> _Exercise brief_
Could you reproduce the material below exactly, from the line containing "They are all proxies for the same underlying" through its last line, and leave out everything else?

> _The data_
----

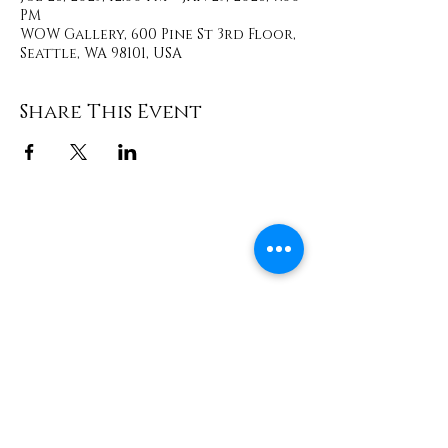
PM
WOW Gallery, 600 Pine St 3rd Floor,
Seattle, WA 98101, USA
Share This Event
Contact
info@TheWonderOfWomen.org
#WonderofWomen
#DearSistaISeeYou #DearSistaBook.
|
WOW Gallery Experience | Dear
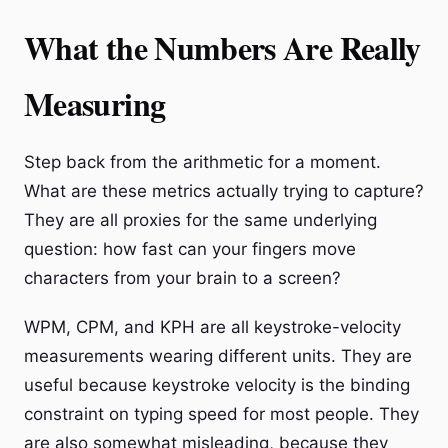
What the Numbers Are Really
Measuring
Step back from the arithmetic for a moment.
What are these metrics actually trying to capture?
They are all proxies for the same underlying
question: how fast can your fingers move
characters from your brain to a screen?
WPM, CPM, and KPH are all keystroke-velocity
measurements wearing different units. They are
useful because keystroke velocity is the binding
constraint on typing speed for most people. They
are also somewhat misleading, because they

----

> _Written solution_
They are all proxies for the same underlying
question: how fast can your fingers move
characters from your brain to a screen?
WPM, CPM, and KPH are all keystroke-velocity
measurements wearing different units. They are
useful because keystroke velocity is the binding
constraint on typing speed for most people. They
are also somewhat misleading, because they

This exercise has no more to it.